Re: Redirection after login with a google account do not work.

frixos · ‎10-19-2021

I have a problem with the login on DropBox in my app. (Login process with chrome mobile browser, App in Xamarin for Android)

It works with google accounts I login one time before, therefore i think my code is generally ok.

The problem:

If i login the first time with a Google account with the Button “Sign in with Google” i get the Page “yourApp would like to ….” from DropBox and I click on “Allow” and nothing happens. The page does not redirect to 127.0.0.1:52475 and my app wait for a response on this port.

The redirection Page on the DropBox API “Redirect URIs” is defined.

On this page it hangs and nothing happens if I click on Allow. (the chrome browser on Android 10 hangs and the progressbar stay in the middle.

https://www.dropbox.com/oauth2/authorize

My app waits here for an answer:

await HandleOAuth2Redirect(this.HttpAuthListener);

Greg-DB · ‎10-19-2021

To clarify, is "https://www.dropbox.com/oauth2/authorize" the full URL of the page where this stops, or are there also more parameters on that? Please share the full URL if there is more to it. If you can also share the URL before processing the Google Sign in flow that may be helpful. Feel free to open an API ticket here if you'd prefer to share privately. Thanks!

frixos · ‎10-19-2021

if i login with Google and the password is saved on Chrome (Android), the following url will on the page

“yourApp would like to ….” from DropBox appears

https://www.dropbox.com/oauth2/authorize?client_id=xxxxxxxxxxxxxxx&redirect_uri=http%3A%2F%2F127.0.0...

and it works.

If i enter a unknown, but existing google account and the password, a page appears first to connenct the DropBox account with Google and then the “yourApp would like to ….” page from DropBox . In this case the address is

https://www.dropbox.com/oauth2/authorize

The name of the app and the permissions are correct on this page.

Greg-DB · ‎10-19-2021

Thanks for following up. I can't seem to reproduce this issue though.

In the broken case, is "https://www.dropbox.com/oauth2/authorize" definitely the full URL of the page? The browser may be hiding the rest of it. I wouldn't expect the app name and permissions to be shown there if there is no client_id parameter set.

In any case, would you be able to share a screen recording of the issue? That would be helpful since this doesn't reproduce for me. Please make sure the full address bar is showing for reference.
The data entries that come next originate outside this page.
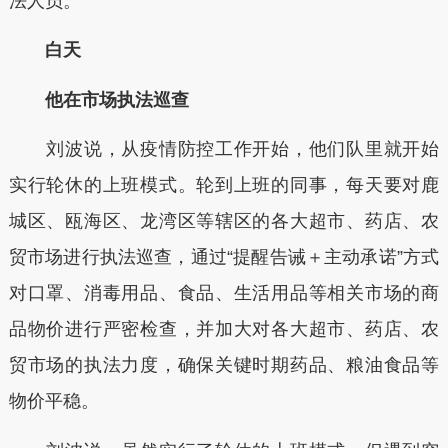
法人员。
白天
他在市场执法巡查
刘波说，从疫情防控工作开始，他们队里就开始
实行轮休的上班模式。轮到上班的同事，每天要对鹿
城区、瓯海区、龙湾区等辖区的各大超市、药店、农
贸市场进行执法巡查，通过“提醒告诫＋主动承诺”方式
对口罩、消毒用品、食品、生活用品等相关市场的商
品物价进行严密检查，并加大对各大超市、药店、农
贸市场的执法力度，确保关键时期药品、粮油食品等
物价平稳。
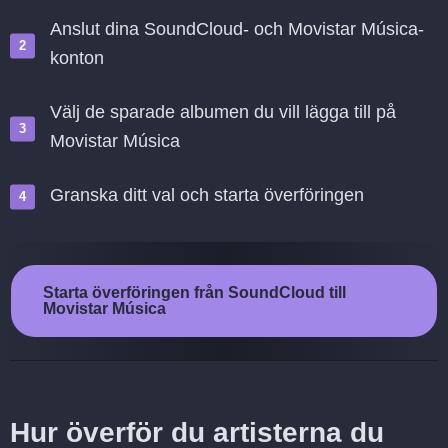
Anslut dina SoundCloud- och Movistar Música-
konton
Välj de sparade albumen du vill lägga till på
Movistar Música
Granska ditt val och starta överföringen
Starta överföringen från SoundCloud till
Movistar Música
Hur överför du artisterna du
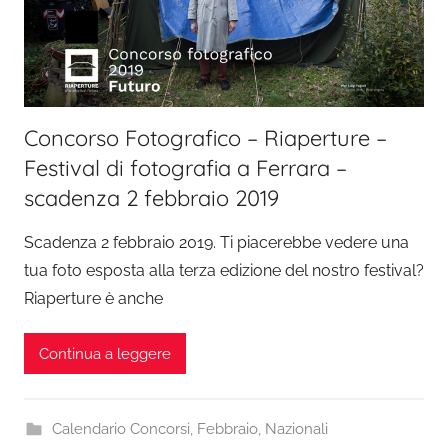
Concorso Fotografico – Riaperture –
Festival di fotografia a Ferrara –
scadenza 2 febbraio 2019
Scadenza 2 febbraio 2019. Ti piacerebbe vedere una
tua foto esposta alla terza edizione del nostro festival?
Riaperture è anche
Continua a leggere
Calendario Concorsi
,
Febbraio
,
Nazionali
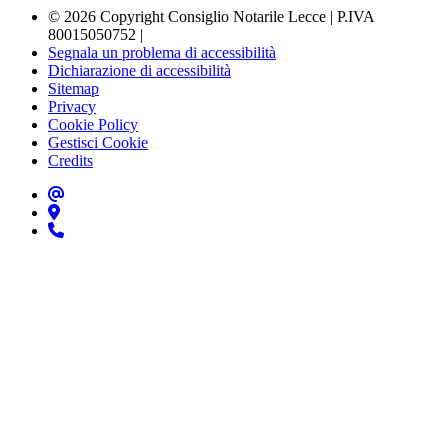
© 2026 Copyright Consiglio Notarile Lecce | P.IVA
80015050752 |
Segnala un problema di accessibilità
Dichiarazione di accessibilità
Sitemap
Privacy
Cookie Policy
Gestisci Cookie
Credits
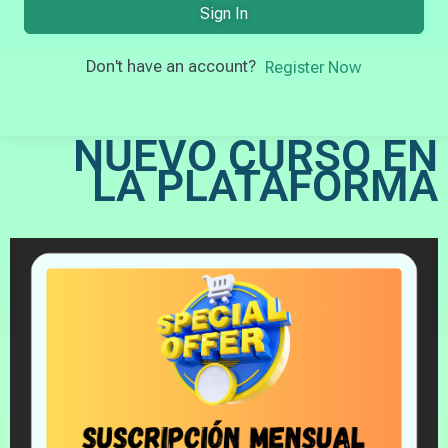
Sign In
Don't have an account?
Register Now
NUEVO CURSO EN
LA PLATAFORMA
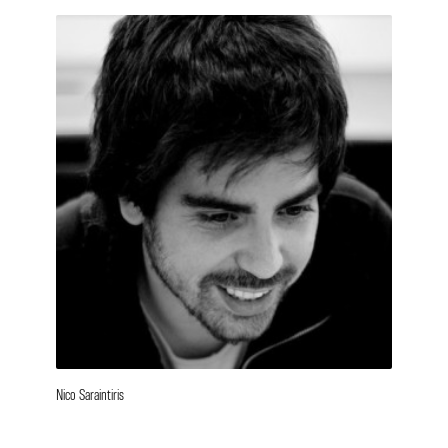
Nico Saraintiris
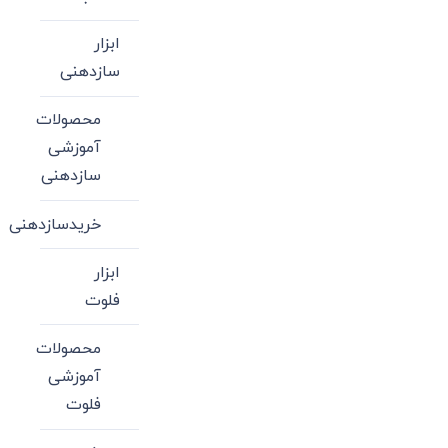
ابزار
سازدهنی
محصولات
آموزشی
سازدهنی
خریدسازدهنی
ابزار
فلوت
محصولات
آموزشی
فلوت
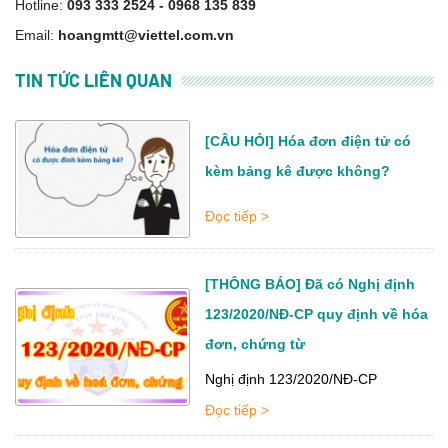
Hotline:
093 333 2524 - 0968 135 839
Email:
hoangmtt@viettel.com.vn
TIN TỨC LIÊN QUAN
[CÂU HỎI] Hóa đơn điện tử có
kèm bảng kê được không?
Đọc tiếp >
[THÔNG BÁO] Đã có Nghị định
123/2020/NĐ-CP quy định về hóa
đơn, chứng từ
Nghị định 123/2020/NĐ-CP
Đọc tiếp >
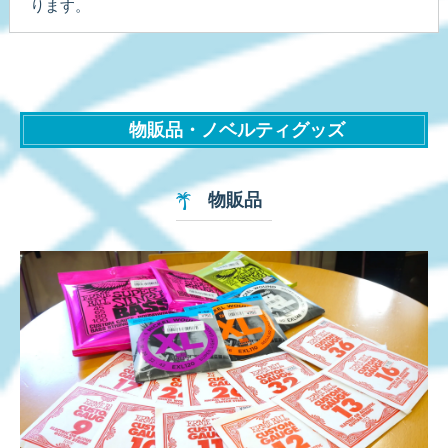
ります。
物販品・ノベルティグッズ
物販品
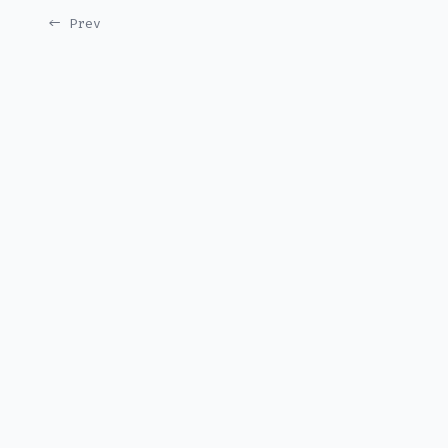
← Prev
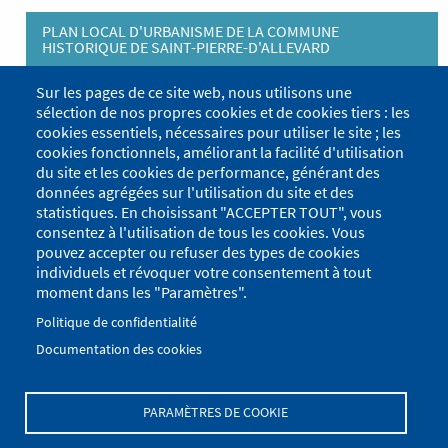
PLAN LOCAL D'URBANISME DE LA COMMUNE
HISTORIQUE DE SAINT-PIERRE-D'ALLEVARD
Réussir son projet de construction
Sur les pages de ce site web, nous utilisons une
sélection de nos propres cookies et de cookies tiers : les
Environnement
Tog
cookies essentiels, nécessaires pour utiliser le site ; les
cookies fonctionnels, améliorant la facilité d'utilisation
Ordures ménagères et déchèterie
Tog
du site et les cookies de performance, générant des
données agrégées sur l'utilisation du site et des
Citoyenneté
statistiques. En choisissant "ACCEPTER TOUT", vous
consentez à l'utilisation de tous les cookies. Vous
Annuaire économique
pouvez accepter ou refuser des types de cookies
individuels et révoquer votre consentement à tout
Sécurité
Tog
moment dans les "Paramètres".
Concours photos
Politique de confidentialité
Documentation des cookies
Les marchés de plein air
Tog
PARAMÈTRES DE COOKIE
Menu
Se connecter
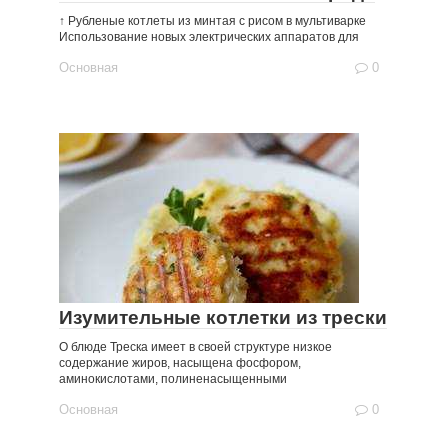
↑ Рубленые котлеты из минтая с рисом в мультиварке
Использование новых электрических аппаратов для
Основная
0
Изумительные котлетки из трески
О блюде Треска имеет в своей структуре низкое
содержание жиров, насыщена фосфором,
аминокислотами, полиненасыщенными
Основная
0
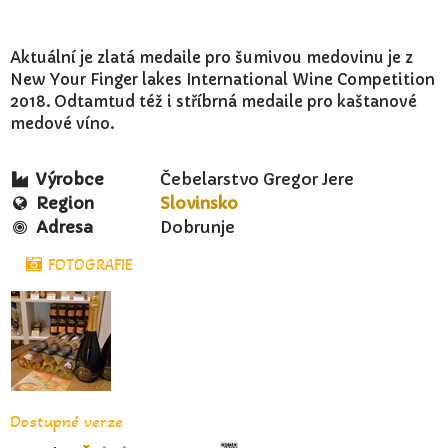
Aktuální je zlatá medaile pro šumivou medovinu je z
New Your Finger lakes International Wine Competition
2018. Odtamtud též i stříbrná medaile pro kaštanové
medové víno.
Výrobce
Čebelarstvo Gregor Jere
Region
Slovinsko
Adresa
Dobrunje
FOTOGRAFIE
Dostupné verze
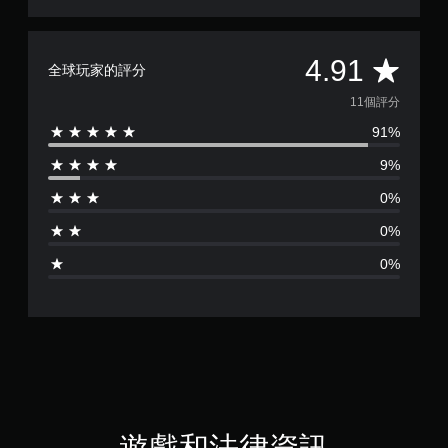
平
4.91
全球玩家的評分
均
11個評分
91%
評
9%
分
0%
為
0%
4
0%
.
9
1
顆
星
遊戲和法律資訊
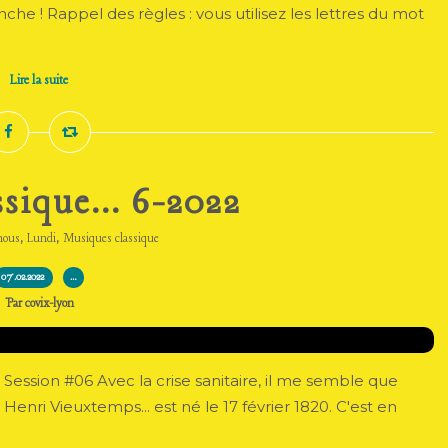
nche ! Rappel des règles : vous utilisez les lettres du mot
Lire la suite
sique... 6-2022
,
,
nous
Lundi
Musiques classique
07.02.2022
…
Par covix-lyon
 Session #06 Avec la crise sanitaire, il me semble que
enri Vieuxtemps... est né le 17 février 1820. C'est en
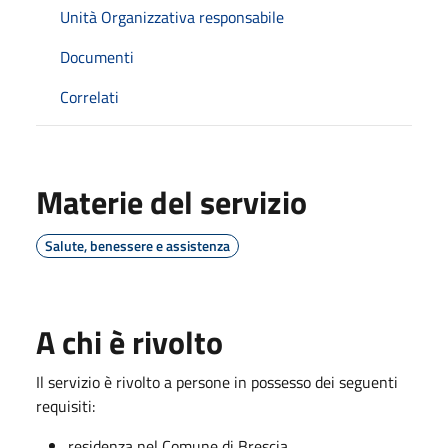
Unità Organizzativa responsabile
Documenti
Correlati
Materie del servizio
Salute, benessere e assistenza
A chi è rivolto
Il servizio è rivolto a persone in possesso dei seguenti
requisiti:
residenza nel Comune di Brescia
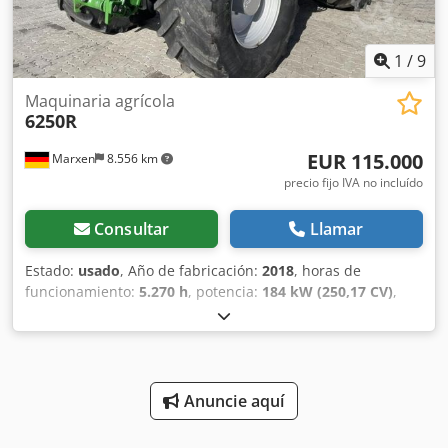
1
/
9
Maquinaria agrícola
6250R
EUR 115.000
Marxen
8.556 km
precio fijo IVA no incluído
Consultar
Llamar
Estado:
usado
, Año de fabricación:
2018
, horas de
funcionamiento:
5.270 h
, potencia:
184 kW (250,17 CV)
,
tamaño del neumático delantero:
600/70R30
, tamaño del
neumático trasero:
710/70R42
, Velocidad: 50, Primera
matriculación: 14.03.2018, / Enganche de tres puntos /
Enganche trasero de elevación, hidráulico / Dirección
asistida, techo solar, monitor de rendimiento, / Luz
Anuncie aquí
rotativa, inversor de marcha, / Control externo del
enganche de tres puntos, / Control externo de los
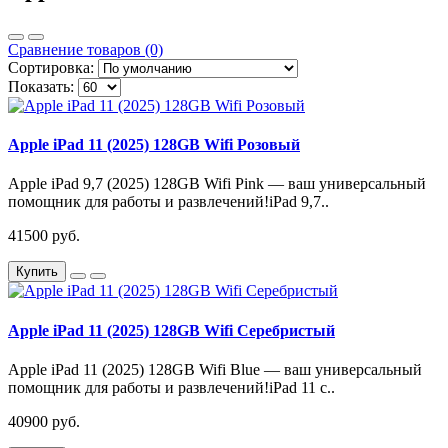
Сравнение товаров (0)
Сортировка:
Показать:
Apple iPad 11 (2025) 128GB Wifi Розовый
Apple iPad 9,7 (2025) 128GB Wifi Pink — ваш универсальный
помощник для работы и развлечений!iPad 9,7..
41500 руб.
Купить
Apple iPad 11 (2025) 128GB Wifi Серебристый
Apple iPad 11 (2025) 128GB Wifi Blue — ваш универсальный
помощник для работы и развлечений!iPad 11 с..
40900 руб.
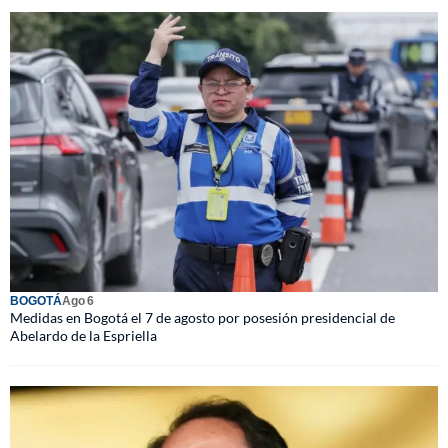
BOGOTÁ
Ago 6
Medidas en Bogotá el 7 de agosto por posesión presidencial de
Abelardo de la Espriella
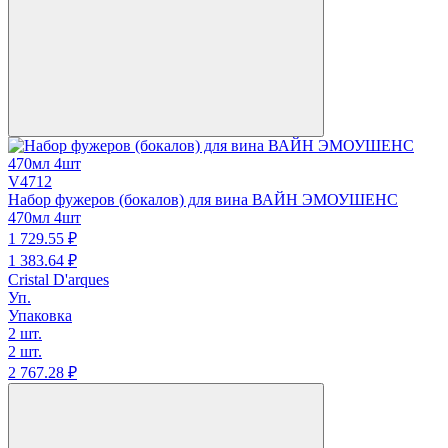
V4712
Набор фужеров (бокалов) для вина ВАЙН ЭМОУШЕНС
470мл 4шт
1 729.
55
₽
1 383.
64
₽
Cristal D'arques
Уп.
Упаковка
2 шт.
2 шт.
2 767.
28
₽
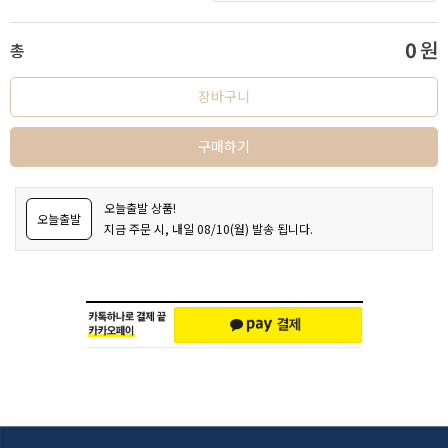
0
원
총
장바구니
구매하기
오늘출발 상품!
오늘출발
지금 주문 시, 내일 08/10(월) 발송 됩니다.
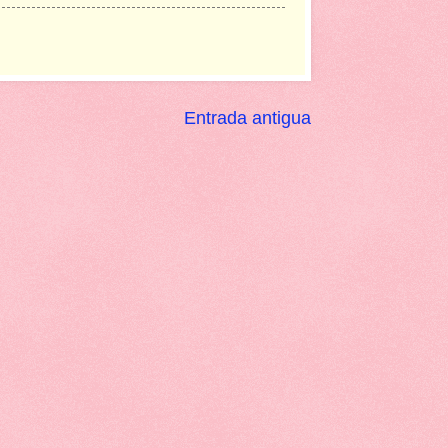
Entrada antigua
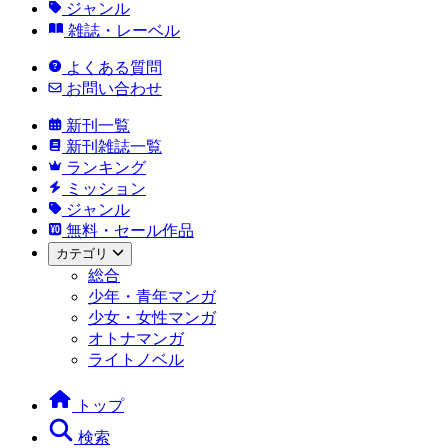
ジャンル
雑誌・レーベル
よくある質問
お問い合わせ
新刊一覧
新刊雑誌一覧
ランキング
ミッション
ジャンル
無料・セール作品
カテゴリ
総合
少年・青年マンガ
少女・女性マンガ
オトナマンガ
ライトノベル
トップ
検索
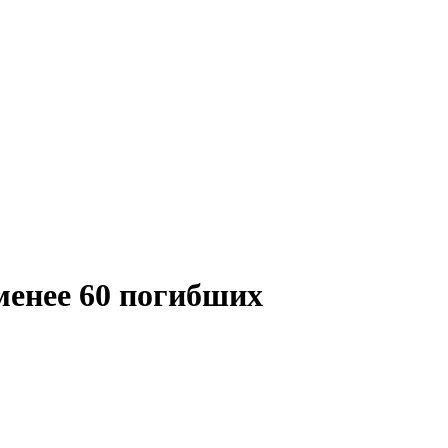
менее 60 погибших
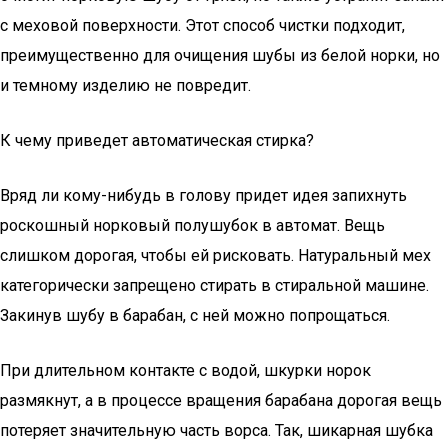
с меховой поверхности. Этот способ чистки подходит,
преимущественно для очищения шубы из белой норки, но
и темному изделию не повредит.
К чему приведет автоматическая стирка?
Вряд ли кому-нибудь в голову придет идея запихнуть
роскошный норковый полушубок в автомат. Вещь
слишком дорогая, чтобы ей рисковать. Натуральный мех
категорически запрещено стирать в стиральной машине.
Закинув шубу в барабан, с ней можно попрощаться.
При длительном контакте с водой, шкурки норок
размякнут, а в процессе вращения барабана дорогая вещь
потеряет значительную часть ворса. Так, шикарная шубка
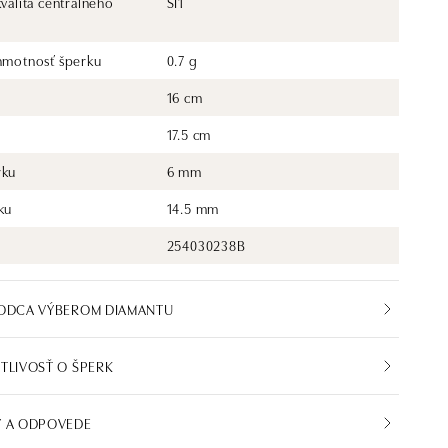
kvalita centrálneho
SI1
 hmotnosť šperku
0.7 g
16 cm
17.5 cm
rku
6 mm
ku
14.5 mm
254030238B
VODCA VÝBEROM DIAMANTU
TLIVOSŤ O ŠPERK
Y A ODPOVEDE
Apologies for the bother and thanks in advance!

frixos · ‎10-19-2021

Yes, i think the url was in both cases the same.

The issue also appears if i create a new DropBox account.

I made a screen video.

Greg-DB · ‎10-20-2021

Thanks, your API support ticket has been received. We'll look into it.

frixos · ‎10-25-2021

i found now a solution with the httpListener:

The security behaviour changed since Android 8. All devices higher than this version, will not work correct with the redirection.

The problem is, the httpListener blocks all incoming messages, after some time, if the app is in the background.

We can handel this by register the app as a forground service.

You need for this some code and one new android Permission "Forground".

The httpListener runs in a Android Service.

Are there a newer working example with the Xamarin WebAuthenticator? It would get a better user experience.

Greg-DB · ‎10-26-2021

Thanks for sharing your solution! We don't have any sample code for Xamarin unfortunately.